Start of Block
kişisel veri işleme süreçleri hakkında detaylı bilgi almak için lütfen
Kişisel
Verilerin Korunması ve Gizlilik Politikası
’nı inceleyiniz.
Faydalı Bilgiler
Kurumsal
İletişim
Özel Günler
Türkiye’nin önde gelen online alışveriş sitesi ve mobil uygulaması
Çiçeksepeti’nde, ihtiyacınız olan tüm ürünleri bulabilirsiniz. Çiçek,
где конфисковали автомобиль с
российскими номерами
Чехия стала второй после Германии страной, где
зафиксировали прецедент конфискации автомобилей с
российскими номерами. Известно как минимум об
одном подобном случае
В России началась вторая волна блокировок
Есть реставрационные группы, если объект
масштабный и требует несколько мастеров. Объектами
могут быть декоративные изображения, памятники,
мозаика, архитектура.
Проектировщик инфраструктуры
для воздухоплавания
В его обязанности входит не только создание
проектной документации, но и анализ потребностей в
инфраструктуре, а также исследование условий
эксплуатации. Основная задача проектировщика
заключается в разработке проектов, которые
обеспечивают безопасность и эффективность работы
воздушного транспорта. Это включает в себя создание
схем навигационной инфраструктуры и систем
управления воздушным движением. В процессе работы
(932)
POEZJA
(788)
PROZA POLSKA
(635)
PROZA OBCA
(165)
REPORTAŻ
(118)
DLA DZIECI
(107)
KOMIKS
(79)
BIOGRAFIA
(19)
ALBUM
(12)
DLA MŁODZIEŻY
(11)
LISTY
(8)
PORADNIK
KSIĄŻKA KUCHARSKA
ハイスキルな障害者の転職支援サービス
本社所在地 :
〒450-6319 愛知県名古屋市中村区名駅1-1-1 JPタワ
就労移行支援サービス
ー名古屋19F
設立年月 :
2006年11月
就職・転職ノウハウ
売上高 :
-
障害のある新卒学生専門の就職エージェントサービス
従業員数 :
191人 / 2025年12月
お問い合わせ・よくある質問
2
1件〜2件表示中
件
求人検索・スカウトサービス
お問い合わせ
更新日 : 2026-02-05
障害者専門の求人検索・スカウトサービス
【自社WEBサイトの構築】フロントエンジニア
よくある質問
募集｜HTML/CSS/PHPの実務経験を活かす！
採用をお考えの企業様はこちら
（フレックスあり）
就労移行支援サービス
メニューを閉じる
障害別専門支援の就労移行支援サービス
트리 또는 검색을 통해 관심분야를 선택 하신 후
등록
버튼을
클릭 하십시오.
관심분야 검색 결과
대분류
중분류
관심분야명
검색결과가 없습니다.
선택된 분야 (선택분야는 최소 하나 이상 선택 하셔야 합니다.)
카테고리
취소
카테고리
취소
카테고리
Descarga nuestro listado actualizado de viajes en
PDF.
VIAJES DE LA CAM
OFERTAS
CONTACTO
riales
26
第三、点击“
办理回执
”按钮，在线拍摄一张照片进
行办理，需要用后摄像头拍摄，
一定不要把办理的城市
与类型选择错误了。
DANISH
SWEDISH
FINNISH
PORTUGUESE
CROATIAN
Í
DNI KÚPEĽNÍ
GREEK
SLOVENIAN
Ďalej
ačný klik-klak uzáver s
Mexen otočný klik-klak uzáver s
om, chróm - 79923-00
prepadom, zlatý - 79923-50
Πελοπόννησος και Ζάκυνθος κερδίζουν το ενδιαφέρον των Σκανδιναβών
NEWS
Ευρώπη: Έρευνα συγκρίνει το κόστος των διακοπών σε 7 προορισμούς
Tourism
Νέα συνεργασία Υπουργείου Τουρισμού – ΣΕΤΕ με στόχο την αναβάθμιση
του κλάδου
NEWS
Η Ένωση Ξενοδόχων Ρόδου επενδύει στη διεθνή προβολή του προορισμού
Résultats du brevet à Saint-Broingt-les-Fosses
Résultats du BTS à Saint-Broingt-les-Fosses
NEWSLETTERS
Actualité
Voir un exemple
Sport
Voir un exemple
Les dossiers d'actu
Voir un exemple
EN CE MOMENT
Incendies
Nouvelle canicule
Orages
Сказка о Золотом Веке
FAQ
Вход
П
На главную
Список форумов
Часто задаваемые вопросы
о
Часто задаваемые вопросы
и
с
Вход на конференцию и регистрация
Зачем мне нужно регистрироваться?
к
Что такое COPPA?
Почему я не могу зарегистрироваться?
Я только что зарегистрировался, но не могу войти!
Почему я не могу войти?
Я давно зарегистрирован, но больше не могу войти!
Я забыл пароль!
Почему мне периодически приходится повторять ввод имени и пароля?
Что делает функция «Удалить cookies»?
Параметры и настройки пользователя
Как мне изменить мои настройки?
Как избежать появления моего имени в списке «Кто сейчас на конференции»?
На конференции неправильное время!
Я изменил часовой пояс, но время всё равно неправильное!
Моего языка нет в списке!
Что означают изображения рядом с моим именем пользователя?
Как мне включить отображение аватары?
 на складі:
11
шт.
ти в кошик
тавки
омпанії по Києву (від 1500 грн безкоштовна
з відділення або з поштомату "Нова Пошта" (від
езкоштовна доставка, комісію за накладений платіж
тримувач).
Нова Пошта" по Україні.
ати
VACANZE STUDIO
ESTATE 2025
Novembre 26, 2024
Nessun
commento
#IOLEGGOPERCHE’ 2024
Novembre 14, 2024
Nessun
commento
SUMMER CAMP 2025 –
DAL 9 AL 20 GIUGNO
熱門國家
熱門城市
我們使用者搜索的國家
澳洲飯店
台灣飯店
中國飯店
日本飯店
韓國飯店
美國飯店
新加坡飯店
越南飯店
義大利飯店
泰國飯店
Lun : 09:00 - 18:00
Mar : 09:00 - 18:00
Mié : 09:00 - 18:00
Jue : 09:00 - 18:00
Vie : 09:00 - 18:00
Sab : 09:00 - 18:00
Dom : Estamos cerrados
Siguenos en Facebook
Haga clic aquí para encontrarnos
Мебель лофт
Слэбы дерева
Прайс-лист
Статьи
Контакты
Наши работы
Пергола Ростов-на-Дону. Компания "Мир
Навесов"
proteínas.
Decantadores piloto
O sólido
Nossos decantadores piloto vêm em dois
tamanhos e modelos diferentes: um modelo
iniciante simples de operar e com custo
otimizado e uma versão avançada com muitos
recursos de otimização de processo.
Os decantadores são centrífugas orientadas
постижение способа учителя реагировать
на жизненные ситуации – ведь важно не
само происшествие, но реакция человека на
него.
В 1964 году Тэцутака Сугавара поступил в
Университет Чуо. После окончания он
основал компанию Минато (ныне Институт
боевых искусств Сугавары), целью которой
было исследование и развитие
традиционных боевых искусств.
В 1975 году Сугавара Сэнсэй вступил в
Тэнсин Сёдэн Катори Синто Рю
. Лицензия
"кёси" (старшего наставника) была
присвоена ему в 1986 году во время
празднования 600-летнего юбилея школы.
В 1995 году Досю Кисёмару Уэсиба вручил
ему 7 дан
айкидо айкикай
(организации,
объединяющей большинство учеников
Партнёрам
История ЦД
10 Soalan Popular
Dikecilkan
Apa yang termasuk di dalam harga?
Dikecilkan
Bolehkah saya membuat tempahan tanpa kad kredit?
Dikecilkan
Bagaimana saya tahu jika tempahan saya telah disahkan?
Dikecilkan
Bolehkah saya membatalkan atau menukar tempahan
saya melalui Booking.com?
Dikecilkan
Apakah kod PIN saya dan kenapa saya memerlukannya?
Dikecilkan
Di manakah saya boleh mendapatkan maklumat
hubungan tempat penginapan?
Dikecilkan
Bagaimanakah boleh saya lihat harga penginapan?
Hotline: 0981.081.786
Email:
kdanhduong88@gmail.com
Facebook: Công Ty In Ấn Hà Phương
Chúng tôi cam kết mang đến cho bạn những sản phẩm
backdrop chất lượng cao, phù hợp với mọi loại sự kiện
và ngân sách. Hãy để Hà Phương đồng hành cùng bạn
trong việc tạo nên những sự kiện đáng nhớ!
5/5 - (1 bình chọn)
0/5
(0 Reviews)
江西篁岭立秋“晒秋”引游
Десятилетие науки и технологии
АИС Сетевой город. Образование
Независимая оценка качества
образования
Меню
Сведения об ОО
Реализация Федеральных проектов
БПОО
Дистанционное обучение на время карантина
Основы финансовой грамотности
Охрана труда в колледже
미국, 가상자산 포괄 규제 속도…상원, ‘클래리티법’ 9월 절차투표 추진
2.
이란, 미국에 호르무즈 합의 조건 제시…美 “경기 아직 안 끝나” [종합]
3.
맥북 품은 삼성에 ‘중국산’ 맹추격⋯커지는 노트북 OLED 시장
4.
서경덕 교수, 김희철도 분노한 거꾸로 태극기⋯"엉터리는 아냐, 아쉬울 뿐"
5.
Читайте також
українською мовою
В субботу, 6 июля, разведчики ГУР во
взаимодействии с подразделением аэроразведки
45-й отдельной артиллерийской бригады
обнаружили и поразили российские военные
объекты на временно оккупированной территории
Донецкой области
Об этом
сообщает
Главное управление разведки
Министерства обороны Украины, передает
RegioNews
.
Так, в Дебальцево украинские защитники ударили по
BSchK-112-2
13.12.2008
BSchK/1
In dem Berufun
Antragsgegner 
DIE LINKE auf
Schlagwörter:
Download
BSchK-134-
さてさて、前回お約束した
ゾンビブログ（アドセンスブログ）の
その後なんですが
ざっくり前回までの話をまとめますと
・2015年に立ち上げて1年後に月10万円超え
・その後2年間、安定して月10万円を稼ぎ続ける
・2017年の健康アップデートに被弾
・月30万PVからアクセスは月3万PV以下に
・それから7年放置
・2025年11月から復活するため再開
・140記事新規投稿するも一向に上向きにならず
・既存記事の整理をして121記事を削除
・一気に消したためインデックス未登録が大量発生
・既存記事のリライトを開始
End of Block
* **PROBLEM TO WORK ON**: Find the word "время" in the entries, and copy every line it shows up in.

* **RESPONSE AREA**:
На конференции неправильное время!
Я изменил часовой пояс, но время всё равно неправильное!
присвоена ему в 1986 году во время
Дистанционное обучение на время карантина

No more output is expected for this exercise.